One of the many highlights from the student-athlete’s perspective was the discussion with the panel of former student-athlete who are now professionals.

Eight former college student-athletes from the Atlanta area took on all questions about transitioning from college into the professional world.

“The best part of the weekend was having the former student-athlete panel. Being a student-athlete is a privilege and requires a tremendous amount of time and effort. But eventually football will end. We all need a plan of action when that happens,” Syracuse Chapter leader Nolan Cooney said. “Having the former athletes speak to us, was an incredible opportunity to hear from players that are now having incredible success in the corporate world.

“There was no sugar coating the conversation, it was powerful, funny and engaging. Having athletes from various schools, with totally different lives created a connection with everybody in the room.”
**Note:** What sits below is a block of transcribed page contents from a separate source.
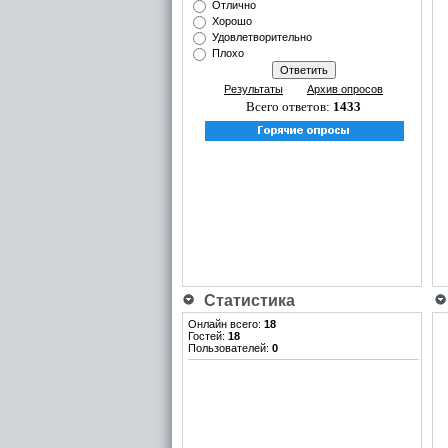
Отлично
Хорошо
Удовлетворительно
Плохо
Результаты
Архив опросов
Всего ответов:
1433
Статистика
Онлайн всего:
18
Гостей:
18
Пользователей:
0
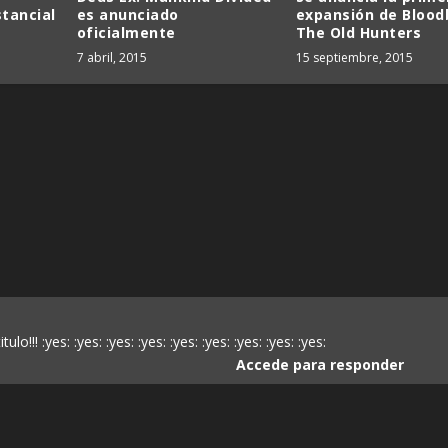
stancial
es anunciado
expansión de Blood
oficialmente
The Old Hunters
7 abril, 2015
15 septiembre, 2015
!! :yes: :yes: :yes: :yes: :yes: :yes: :yes: :yes: :yes:
Accede para responder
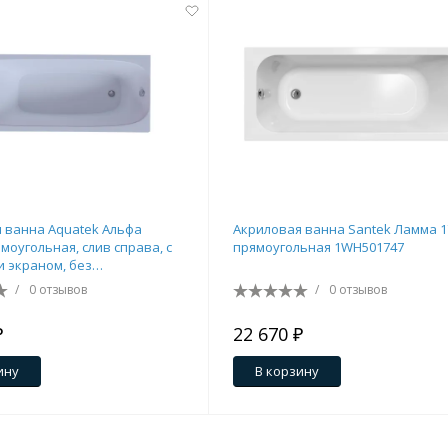
 ванна Aquatek Альфа
Акриловая ванна Santek Ламма 1
моугольная, слив справа, с
прямоугольная 1WH501747
и экраном, без
сажа
/
0 отзывов
/
0 отзывов
₽
22 670 ₽
ину
В корзину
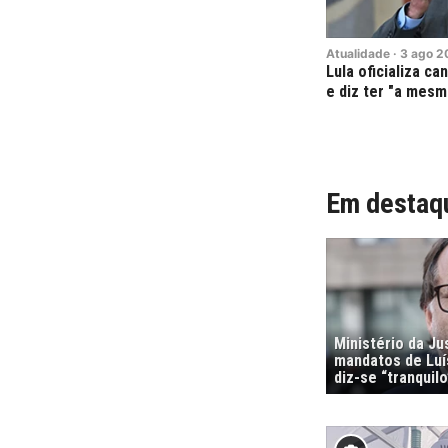
Atualidade
·
3
ago
2
Lula oficializa c
e diz ter "a mesm
Em destaq
Ministério da Ju
mandatos de Luí
diz-se “tranquilo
Uplifting Athletes Director of Strategic Development Rob Long is a former rare disease patient and college football player. Sharing his story allowed the student-athletes to develop a more personal connection to the cause prior to a visit to the Scottish Rite Hospital for an afternoon of visiting with rare disease patients.

Sunday began with a session on fundraising followed by a video review of Uplifting Athletes 2017.

The conference closed with Beth Nguyen, a NORD Rare Impact Award Honoree, sharing her story. Nguyen battles the rare disease Syringomyelia and is a mother, nurse, wife, patient advocate and leader.

A special thank you to all our supporters who made this conference possible. These young men are making a difference in the rare disease community with your help.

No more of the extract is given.